Our Museum

Old Sturbridge Village, the largest outdoor history museum in the Northeast, depicts a rural New England town of the 1830s. Step inside more than 40 original buildings, and explore homes, meetinghouses, a district school, country store, bank, working farm, three water-powered mills, and trade shops – all situated on more than 200 scenic acres. Talk with authentically costumed historians and see heritage breed farm animals. Discover the endless ways to immerse yourself in the Village.

Our Mission

Old Sturbridge Village, a museum and learning resource of New England life, invites each visitor to find meaning, pleasure, relevance, and inspiration through the exploration of history.

Our Story

Old Sturbridge Village… More than a museum.

Old Sturbridge Village celebrates the people who lived in rural New England in the formative, first decades of our new nation – the United States of America. The Village provides an authentic, first-hand look at the often challenging and rapidly changing textures and rhythms of New England life in what were transformative years – 1790 to 1840.

Illustrating a period in America largely driven by agriculture, industry, family and the seasons, the Village invites guests to meet those who faced the trials and triumphs of everyday life, and worked together to survive and prosper in the rural New England towns and countrysides they called home.

Unlike traditional history museums, Old Sturbridge Village encourages guests to put their hands on history—to see, hear, feel, smell, taste, experience and fully immerse themselves in our nation’s past.

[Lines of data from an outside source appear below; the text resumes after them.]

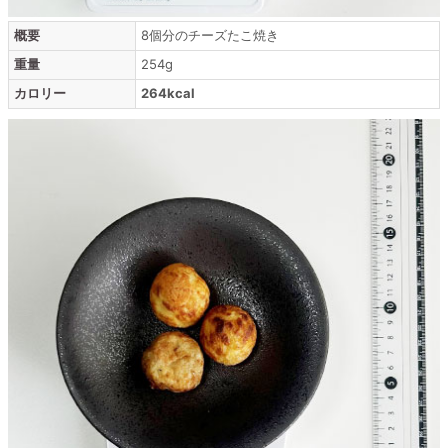
概要
8個分のチーズたこ焼き
重量
254g
カロリー
264kcal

From individual interactions with expert, costumed historians, farmers, artisans and performers to trying their hands at farming, trades and domestic chores, guests make their own history at the Village every day. Through storytelling, theatrical experiences, hands-on demonstrations and participatory learning, young and old alike are inspired by the early Republic.

The Village uses its historic buildings and landscapes, expansive collections, and programs in agriculture, horticulture, households and trades to produce innovative, immersive and engaging exhibitions, interpretation, educational offerings and public events. As a result, we will continue to transform museum learning for 21st-century families and students.

The 200-acre campus also provides guests with endless opportunities to enjoy the cycle of the seasons. From nature trails and engaging play spaces to the Quinebaug River and the gardens, farms and fields, the grounds are a great place to meet up, relax, explore or simply have fun in the great outdoors.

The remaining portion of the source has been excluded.